Established in 1983 to conduct research on consumer attitudes and buying behavior in Florida, the Bureau of Economic and Business Research Survey Research program has grown into a state-of-the-art survey research program conducting telephone, mail, web, in-person and mixed-mode surveys for university investigators, state and local agencies, and non-profit research centers.

Our Computer-Assisted Telephone Interviewing (CATI) survey lab has 93 stations, making it among the largest university-based survey units in the country. The survey facility is located in a secured building in downtown Gainesville, Florida. The CATI software used to conduct surveys uses Wincati sample management and Ci3 questionnaire authoring and runs on a Windows 2003 file server that is dedicated to this purpose in a virtual machine environment. No other IT services are run from this server. Backups are performed both on-site and off-site.

The state of the art VOIP telephone system uses Asterisk open source technology. This allows us to record 100% of the phone calls. Our system also facilitates live monitoring during shifts and allows clients to conduct real-time monitoring remotely. In addition, we have a toll-free number that is given to respondents if they have questions or concerns about any survey. The toll-free number is also used when interviewers leave answering machine messages.

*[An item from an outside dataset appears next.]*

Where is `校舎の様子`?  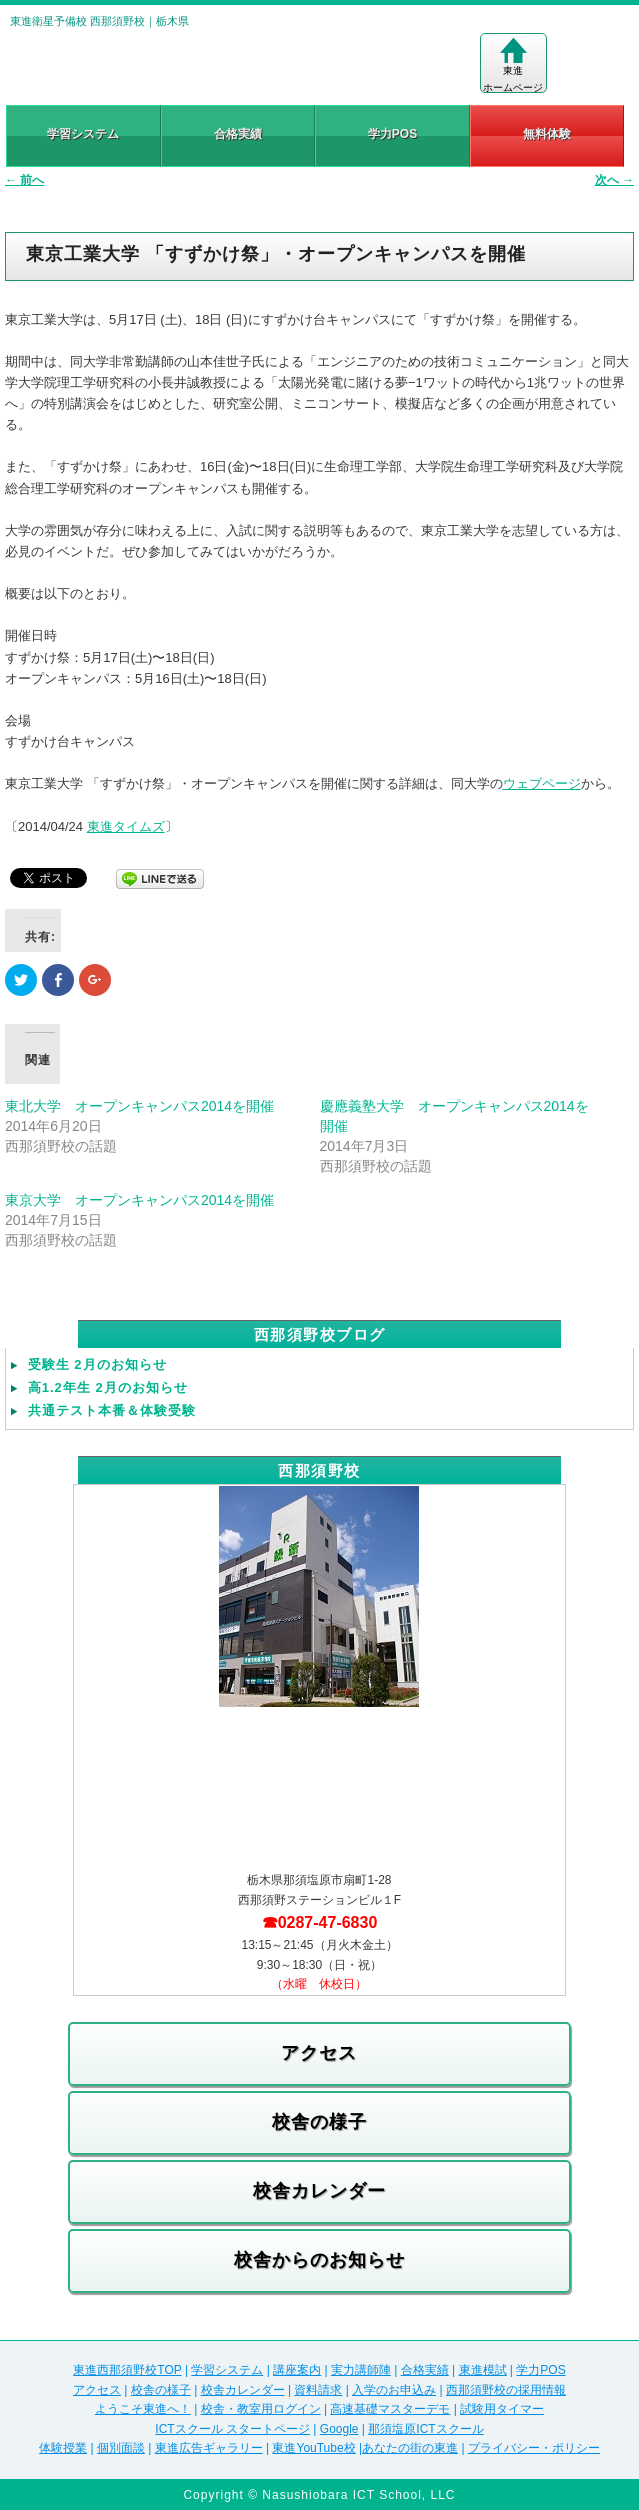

A key component of the UFSRC management is our locally developed Java-based lab management software called Scheduler. This software tool sets the UFSRC apart from most survey labs in both the public and private sector. This software, written by UFSRC programmers, provides a fair and objective review of interviewer performance. Scheduler runs in the background and interfaces with Wincati, our licensed sample management program, to create an environment of ongoing, unobtrusive monitoring while optimizing the assignment of interviewers to various projects and ensuring that telephone numbers are called at the specified times. It handles many of the urgent tasks that typically fall to supervisors, so that they are free to focus on the more important issues of interviewing technique and nurturing new interviewers.

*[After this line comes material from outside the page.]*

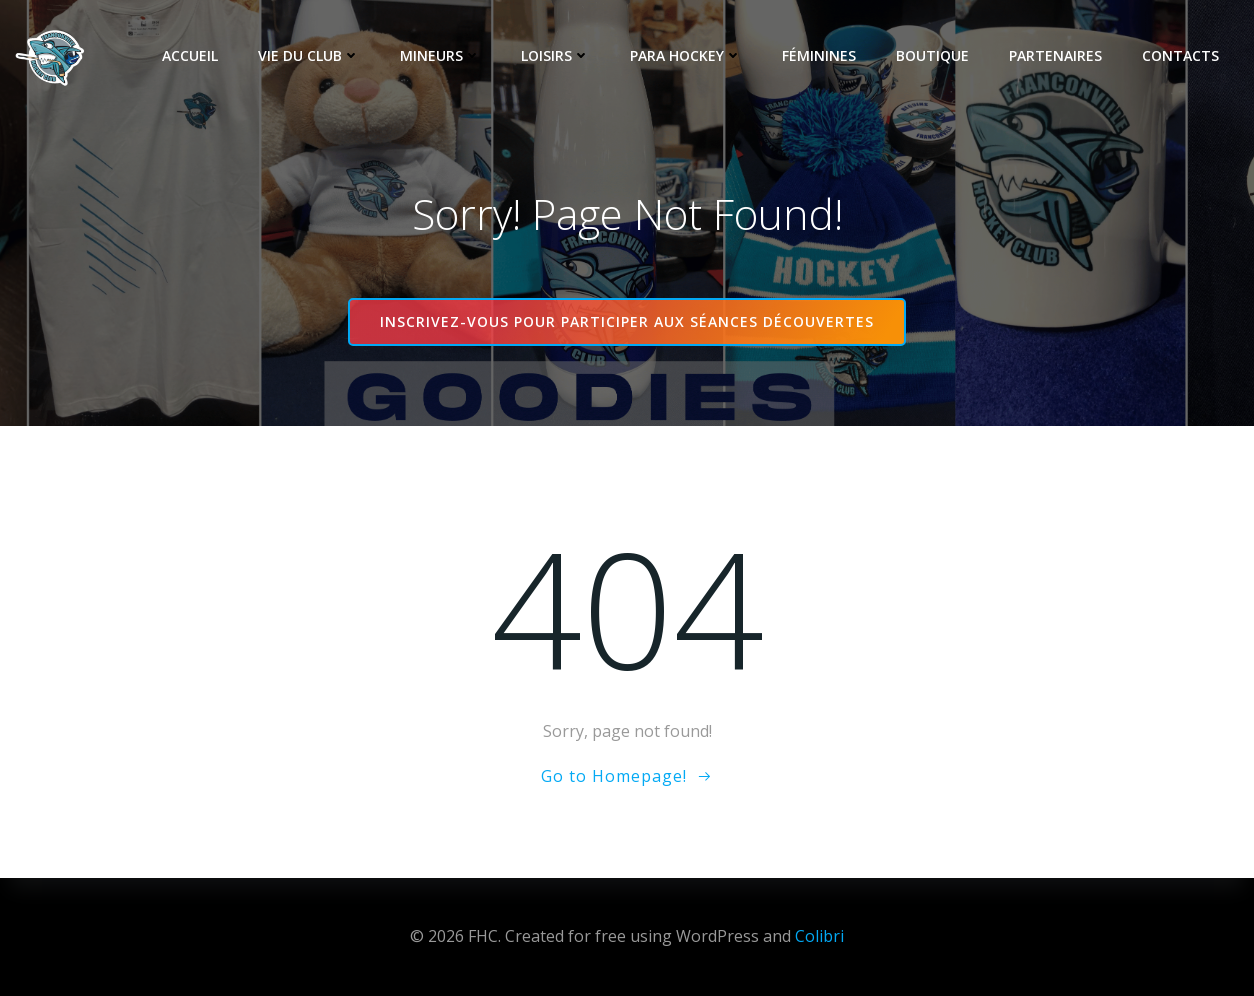 The image size is (1254, 996). I want to click on Féminines, so click(819, 55).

With 93 CATI stations, the number of interviewers on staff often exceeds 200, depending on survey load, which fluctuates throughout a given year. About 20-30 of these are fluent in both Spanish and English, including some supervisors. The UFSRC is one of the largest employers of students at the University of Florida, although over half of the interviewing staff is non-student. This gives us the benefits of having an interviewing force that is educated and enthusiastic, while maintaining continuity without risk of “gaps” during school breaks. Our interviewer corps is ethnically diverse and balanced by gender.

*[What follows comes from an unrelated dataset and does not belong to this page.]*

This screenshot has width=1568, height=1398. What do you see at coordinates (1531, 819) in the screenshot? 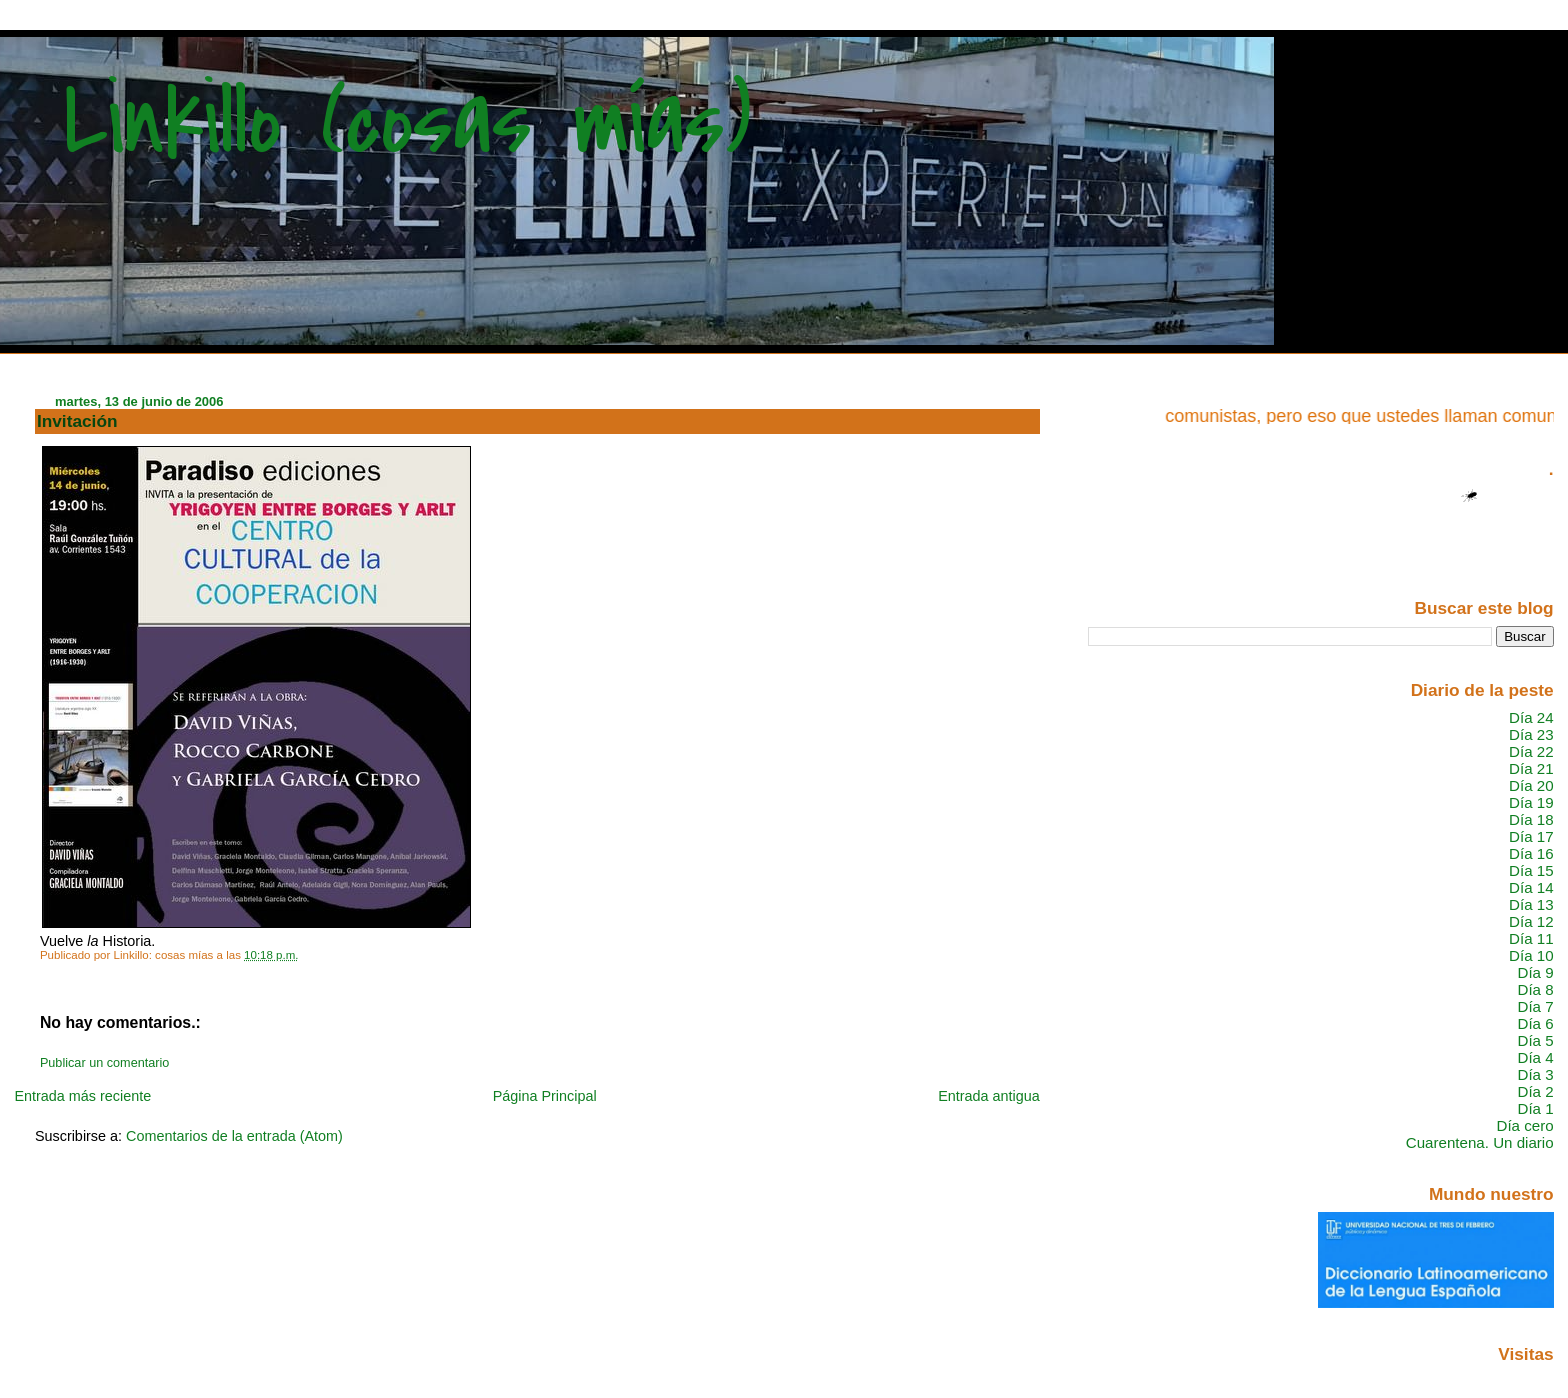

The security of data collected is a priority for UFSRC. We have an onsite IT staff plus three BEBR staff members who are able to help with any issue that may arise. Servers are kept in locked racks, behind three sets of locked doors. A router is configured with narrow access control lists that allow access only from the campus network. The survey research databases cannot be directly accessed from computers outside our local area network. All client computers are connected to managed switches that are monitored to detect unauthorized access 24 hours a day, seven days a week by the BEBR IT department.